**About this task:** Scan the listing beneath this sentence. Report each line with the word "участок".

# # # # #

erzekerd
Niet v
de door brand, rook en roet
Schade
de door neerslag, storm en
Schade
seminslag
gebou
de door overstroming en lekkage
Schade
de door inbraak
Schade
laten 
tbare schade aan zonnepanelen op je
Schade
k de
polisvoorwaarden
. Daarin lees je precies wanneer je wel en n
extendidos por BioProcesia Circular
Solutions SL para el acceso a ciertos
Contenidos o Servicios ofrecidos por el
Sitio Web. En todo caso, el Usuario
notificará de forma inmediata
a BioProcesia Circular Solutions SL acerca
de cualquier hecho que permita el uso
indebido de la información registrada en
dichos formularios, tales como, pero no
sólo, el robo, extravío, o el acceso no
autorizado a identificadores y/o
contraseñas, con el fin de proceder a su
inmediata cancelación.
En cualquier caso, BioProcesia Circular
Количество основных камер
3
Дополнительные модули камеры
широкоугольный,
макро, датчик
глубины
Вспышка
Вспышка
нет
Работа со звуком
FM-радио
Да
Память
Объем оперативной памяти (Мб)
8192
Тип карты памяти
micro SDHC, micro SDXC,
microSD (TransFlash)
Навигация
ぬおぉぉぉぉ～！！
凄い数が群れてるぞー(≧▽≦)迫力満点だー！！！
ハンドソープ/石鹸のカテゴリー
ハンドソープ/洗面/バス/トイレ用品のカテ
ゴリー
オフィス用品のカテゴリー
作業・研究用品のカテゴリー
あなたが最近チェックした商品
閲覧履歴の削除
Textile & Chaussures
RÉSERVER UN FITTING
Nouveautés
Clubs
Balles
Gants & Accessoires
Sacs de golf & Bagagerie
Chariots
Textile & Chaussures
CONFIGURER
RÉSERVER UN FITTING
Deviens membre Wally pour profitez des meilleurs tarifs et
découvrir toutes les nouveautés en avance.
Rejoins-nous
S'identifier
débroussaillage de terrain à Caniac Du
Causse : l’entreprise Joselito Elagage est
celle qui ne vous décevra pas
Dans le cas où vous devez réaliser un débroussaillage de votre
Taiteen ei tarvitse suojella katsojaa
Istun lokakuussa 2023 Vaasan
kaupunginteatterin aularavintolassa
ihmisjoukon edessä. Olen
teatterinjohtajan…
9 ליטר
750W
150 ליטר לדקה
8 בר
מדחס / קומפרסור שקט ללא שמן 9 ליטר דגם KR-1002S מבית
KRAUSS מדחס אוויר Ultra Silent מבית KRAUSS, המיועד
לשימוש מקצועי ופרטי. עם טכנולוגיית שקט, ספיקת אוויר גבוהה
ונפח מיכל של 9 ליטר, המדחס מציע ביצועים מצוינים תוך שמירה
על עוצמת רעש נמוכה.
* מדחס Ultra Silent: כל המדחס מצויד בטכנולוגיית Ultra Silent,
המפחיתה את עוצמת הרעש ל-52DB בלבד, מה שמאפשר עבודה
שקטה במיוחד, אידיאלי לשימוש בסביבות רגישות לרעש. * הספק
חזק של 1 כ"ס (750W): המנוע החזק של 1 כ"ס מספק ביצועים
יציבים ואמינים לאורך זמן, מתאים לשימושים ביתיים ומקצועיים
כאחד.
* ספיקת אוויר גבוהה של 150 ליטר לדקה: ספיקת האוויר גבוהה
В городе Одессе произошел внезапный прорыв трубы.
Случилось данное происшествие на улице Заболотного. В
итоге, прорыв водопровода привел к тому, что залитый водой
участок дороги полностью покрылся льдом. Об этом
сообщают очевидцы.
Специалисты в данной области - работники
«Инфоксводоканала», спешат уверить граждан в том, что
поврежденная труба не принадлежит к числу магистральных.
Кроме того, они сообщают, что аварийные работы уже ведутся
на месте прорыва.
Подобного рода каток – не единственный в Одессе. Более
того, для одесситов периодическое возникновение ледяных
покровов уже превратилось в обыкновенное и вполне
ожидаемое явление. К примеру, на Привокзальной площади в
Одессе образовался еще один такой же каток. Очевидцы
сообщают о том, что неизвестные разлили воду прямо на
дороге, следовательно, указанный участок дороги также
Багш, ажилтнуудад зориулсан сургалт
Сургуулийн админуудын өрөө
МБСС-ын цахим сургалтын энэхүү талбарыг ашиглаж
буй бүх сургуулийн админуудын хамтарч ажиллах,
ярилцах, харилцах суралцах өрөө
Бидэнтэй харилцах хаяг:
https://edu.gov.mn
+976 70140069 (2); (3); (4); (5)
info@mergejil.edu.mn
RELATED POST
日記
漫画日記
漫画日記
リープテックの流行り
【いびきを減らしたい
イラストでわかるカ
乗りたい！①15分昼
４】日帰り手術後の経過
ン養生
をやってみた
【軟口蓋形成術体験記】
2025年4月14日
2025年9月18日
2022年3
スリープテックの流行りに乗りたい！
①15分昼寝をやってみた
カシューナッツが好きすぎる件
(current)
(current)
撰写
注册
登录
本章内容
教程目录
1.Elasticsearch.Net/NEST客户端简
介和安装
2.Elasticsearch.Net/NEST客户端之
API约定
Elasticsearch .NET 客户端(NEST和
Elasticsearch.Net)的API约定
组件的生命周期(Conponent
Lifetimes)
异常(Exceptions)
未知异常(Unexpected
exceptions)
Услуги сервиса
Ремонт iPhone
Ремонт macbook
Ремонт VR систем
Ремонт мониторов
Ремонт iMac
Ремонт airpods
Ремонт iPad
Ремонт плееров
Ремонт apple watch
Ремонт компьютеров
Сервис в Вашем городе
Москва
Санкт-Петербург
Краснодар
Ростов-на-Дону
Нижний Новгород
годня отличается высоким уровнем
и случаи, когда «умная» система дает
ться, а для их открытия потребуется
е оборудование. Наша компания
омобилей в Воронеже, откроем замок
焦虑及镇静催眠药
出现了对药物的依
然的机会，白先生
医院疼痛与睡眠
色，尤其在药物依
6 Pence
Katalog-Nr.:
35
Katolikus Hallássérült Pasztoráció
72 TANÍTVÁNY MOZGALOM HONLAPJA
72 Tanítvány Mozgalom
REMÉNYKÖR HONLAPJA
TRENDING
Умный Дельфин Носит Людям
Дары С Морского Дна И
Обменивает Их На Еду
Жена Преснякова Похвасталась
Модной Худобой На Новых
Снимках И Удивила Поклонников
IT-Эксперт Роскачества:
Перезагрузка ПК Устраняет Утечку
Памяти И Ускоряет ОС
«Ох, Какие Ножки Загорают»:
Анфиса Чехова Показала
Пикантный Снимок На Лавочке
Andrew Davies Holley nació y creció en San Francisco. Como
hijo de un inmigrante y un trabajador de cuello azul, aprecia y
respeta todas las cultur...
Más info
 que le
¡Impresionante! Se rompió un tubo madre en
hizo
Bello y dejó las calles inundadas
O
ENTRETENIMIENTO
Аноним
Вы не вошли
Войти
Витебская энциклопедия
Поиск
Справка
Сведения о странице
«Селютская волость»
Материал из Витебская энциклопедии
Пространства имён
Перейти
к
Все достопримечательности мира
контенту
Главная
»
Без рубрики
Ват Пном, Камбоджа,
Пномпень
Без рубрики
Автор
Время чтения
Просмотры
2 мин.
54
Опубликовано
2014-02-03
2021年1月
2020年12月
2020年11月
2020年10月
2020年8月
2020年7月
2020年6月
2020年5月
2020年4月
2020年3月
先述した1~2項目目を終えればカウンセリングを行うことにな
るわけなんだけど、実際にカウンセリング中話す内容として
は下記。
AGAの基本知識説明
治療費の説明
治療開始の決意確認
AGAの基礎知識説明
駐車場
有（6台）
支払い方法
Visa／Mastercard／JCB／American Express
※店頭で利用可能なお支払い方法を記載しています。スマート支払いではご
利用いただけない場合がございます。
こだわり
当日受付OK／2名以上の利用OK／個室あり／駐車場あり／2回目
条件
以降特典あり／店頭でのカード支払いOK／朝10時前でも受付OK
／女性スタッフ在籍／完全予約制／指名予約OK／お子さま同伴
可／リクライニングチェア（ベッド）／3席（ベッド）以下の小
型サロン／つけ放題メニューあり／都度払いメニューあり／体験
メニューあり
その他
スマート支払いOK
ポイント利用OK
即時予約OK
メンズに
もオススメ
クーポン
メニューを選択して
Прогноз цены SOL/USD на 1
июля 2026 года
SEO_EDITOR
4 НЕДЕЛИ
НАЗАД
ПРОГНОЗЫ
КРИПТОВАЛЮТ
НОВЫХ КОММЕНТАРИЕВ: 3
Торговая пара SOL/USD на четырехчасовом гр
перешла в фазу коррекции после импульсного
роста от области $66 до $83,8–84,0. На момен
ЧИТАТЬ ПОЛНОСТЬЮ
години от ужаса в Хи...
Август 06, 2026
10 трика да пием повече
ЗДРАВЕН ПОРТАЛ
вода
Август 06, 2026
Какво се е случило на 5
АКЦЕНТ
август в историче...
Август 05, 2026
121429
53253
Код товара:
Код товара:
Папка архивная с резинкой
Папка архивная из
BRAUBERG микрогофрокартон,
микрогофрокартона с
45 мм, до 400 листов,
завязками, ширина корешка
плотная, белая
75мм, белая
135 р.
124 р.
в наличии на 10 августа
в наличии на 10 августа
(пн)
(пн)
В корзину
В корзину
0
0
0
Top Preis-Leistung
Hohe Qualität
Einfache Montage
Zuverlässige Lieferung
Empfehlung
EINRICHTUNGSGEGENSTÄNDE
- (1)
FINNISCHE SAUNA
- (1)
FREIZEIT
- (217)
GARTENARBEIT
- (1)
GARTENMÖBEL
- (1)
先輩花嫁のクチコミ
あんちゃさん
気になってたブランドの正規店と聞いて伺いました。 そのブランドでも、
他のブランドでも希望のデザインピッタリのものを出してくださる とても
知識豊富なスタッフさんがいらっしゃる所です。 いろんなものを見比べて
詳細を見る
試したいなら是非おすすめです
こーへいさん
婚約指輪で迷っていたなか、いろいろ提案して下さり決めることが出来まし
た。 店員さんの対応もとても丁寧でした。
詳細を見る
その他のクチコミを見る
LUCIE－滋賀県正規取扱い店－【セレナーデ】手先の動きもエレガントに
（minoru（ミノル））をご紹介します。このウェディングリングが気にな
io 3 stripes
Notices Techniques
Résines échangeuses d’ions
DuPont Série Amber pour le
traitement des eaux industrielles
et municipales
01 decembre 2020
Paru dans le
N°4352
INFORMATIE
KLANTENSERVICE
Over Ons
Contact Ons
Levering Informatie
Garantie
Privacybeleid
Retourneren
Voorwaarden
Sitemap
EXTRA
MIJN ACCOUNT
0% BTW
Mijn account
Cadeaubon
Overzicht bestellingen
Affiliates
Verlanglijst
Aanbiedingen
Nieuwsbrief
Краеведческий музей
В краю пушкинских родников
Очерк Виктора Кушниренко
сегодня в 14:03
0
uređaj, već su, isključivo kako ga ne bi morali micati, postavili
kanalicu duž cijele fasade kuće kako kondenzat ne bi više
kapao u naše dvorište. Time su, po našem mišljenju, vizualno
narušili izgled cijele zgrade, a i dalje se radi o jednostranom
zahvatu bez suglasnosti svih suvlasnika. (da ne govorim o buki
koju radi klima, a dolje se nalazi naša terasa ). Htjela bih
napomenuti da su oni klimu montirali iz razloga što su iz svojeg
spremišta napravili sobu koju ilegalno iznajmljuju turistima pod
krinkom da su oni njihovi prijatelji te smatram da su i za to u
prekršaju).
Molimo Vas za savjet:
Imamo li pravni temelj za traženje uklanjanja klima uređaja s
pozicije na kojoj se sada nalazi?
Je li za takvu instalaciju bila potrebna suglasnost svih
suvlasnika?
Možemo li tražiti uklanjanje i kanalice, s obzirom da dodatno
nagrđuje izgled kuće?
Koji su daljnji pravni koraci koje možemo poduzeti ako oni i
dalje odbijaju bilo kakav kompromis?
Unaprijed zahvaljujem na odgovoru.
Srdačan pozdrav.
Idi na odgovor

# # # # #

**Answer to this problem:**
участок дороги полностью покрылся льдом. Об этом
дороге, следовательно, указанный участок дороги также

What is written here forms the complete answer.